Reputation: 11
I'm hitting a replication issue on a three-node Disque cluster, it seems weird because the use case is fairly typical so it's entirely possible I'm doing something wrong.
This is how to reproduce it locally:
# relevant disque info
disque_version:1.0-rc1
disque_git_sha1:0192ba7e
disque_git_dirty:0
disque_build_id:b02910aa5c47590a
Start 3 disque nodes in ports 9001, 9002 and 9003, and then have servers on port 9002 and 9003 meet with 9001.
127.0.0.1:9002> CLUSTER MEET 127.0.0.1 9001 #=> OK
127.0.0.1:9003> CLUSTER MEET 127.0.0.1 9001 #=> OK
The HELLO
reports the same data for all three nodes, as expected.
127.0.0.1:9003> hello
1) (integer) 1
2) "e93cbbd17ad12369dd2066a55f9d4c51be9c93dd"

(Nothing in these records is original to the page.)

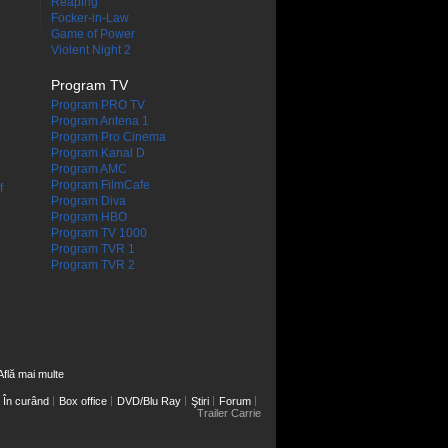
Reaping
Focker-in-Law
Game of Power
Violent Night 2
Program TV
Program PRO TV
Program Antena 1
Program Pro Cinema
Program Kanal D
Program AMC
Program FilmCafe
f
Program Diva
Program HBO
Program TV 1000
Program TVR 1
Program TVR 2
Află mai multe
În curând
Box office
DVD/Blu Ray
Ştiri
Forum
Trailer Carrie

3) 1) "b61c63e8fd0c67544f895f5d045aa832ccb47e08"
2) "127.0.0.1"
3) "9001"
4) "1"
4) 1) "b32eb6501e272a06d4c20a1459260ceba658b5cd"
2) "127.0.0.1"
3) "9002"
4) "1"
5) 1) "e93cbbd17ad12369dd2066a55f9d4c51be9c93dd"
2) "127.0.0.1"
3) "9003"
4) "1"
Enqueuing a job succeeds, but the job does not show on on either QLEN
or QPEEK
in the other nodes.
127.0.0.1:9001> addjob myqueue body 1 #=> D-b61c63e8-IFA29ufvL37FRVjVVWisbO/x-05a1
127.0.0.1:9001> qlen myqueue #=> 1
127.0.0.1:9002> qlen myqueue #=> 0
127.0.0.1:9002> qpeek myqueue 1 #=> (empty list or set)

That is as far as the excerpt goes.